[quote=FormerSanDiegan][quote=bearishgurl]
Amount of MIP deposited (assuming all pymts are timely made):
by 13th month of ownership = $17,587.64
by 25th month of ownership = $22,403.96
by 37th month of ownership = $27,220.28
Is this enough cash to protect HUD (another acronym for “gubment”) if this borrower should default in these first three critical years??[/quote]
It depends on the default rate…[/quote]
From an 11-15-11 article:
The dangers of a low rate environment
Let us assume we operated in a truly free market (which we don’t) then an interest rate would truly reflect the risk of lending out money to a venture or a securitized asset. Yet in this current market we are largely operating in a distorted netherworld of easy money. Is there really almost no risk in giving a 30 year mortgage to someone in this volatile economy? Absolutely but current mortgage rates reflect an almost risk free bet that the 30 year note will be paid in full. This reminds me of Taleb’s Black Swan where you are right until you are wrong. Home values never went down on a nationwide basis prior to the Great Depression, until they did. This is why problems are now cropping up with FHA insured loans:
FHA defaults are now surging as a percent of the overall mortgage market. Of course this would make sense since FHA loans stepped in largely in 2008 and going forward for the low down payment market. It should be no shock that things are getting bad quickly because a low rate can’t make up for a lost job or low income growth.
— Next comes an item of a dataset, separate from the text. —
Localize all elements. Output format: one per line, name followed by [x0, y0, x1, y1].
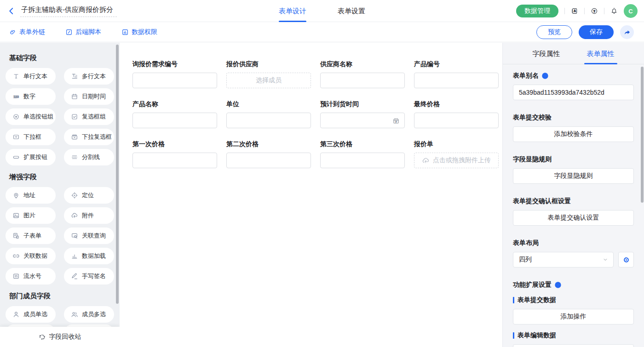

And a March 2010 report (which preceded the passing of the current [lower] FHA limits and MIP rules):
…About 9.1 percent of FHA borrowers are in default, having missed at least three payments as of December 2009, a statistic that has gone up from 6.5 percent a year ago—which is a 40 percent increase in this statistic in one year. Although the FHA expects the tidal wave of defaults to gradually abate over time, assuming perhaps an “Earlier Recovery” scenario, there are signs that the reduction in real estate values may also be contributing to the growing defaults and claims debacle.